[Saved data entries]

--------

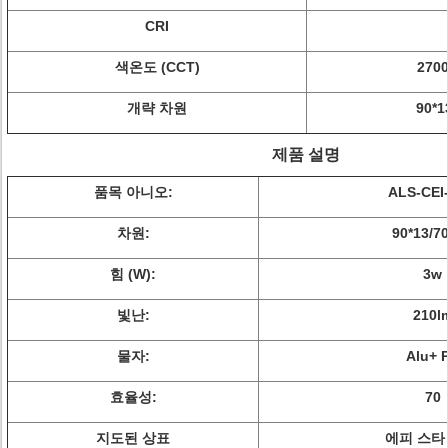
CRI
색온도 (CCT)
270
개략 차원
90*
제품 설명
품목 아니오:
ALS-CEI-
차원:
90*13/
힘 (W):
3w
빛난:
210l
물자:
Alu+ 
효율성:
70
지도된 상표
에피 스타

--------

Repeat each entry exactly as it appears; skip any picture.

### Response for this exercise
CRI
색온도 (CCT)
270
개략 차원
90*
제품 설명
품목 아니오:
ALS-CEI-
차원:
90*13/
힘 (W):
3w
빛난:
210l
물자:
Alu+ 
효율성:
70
지도된 상표
에피 스타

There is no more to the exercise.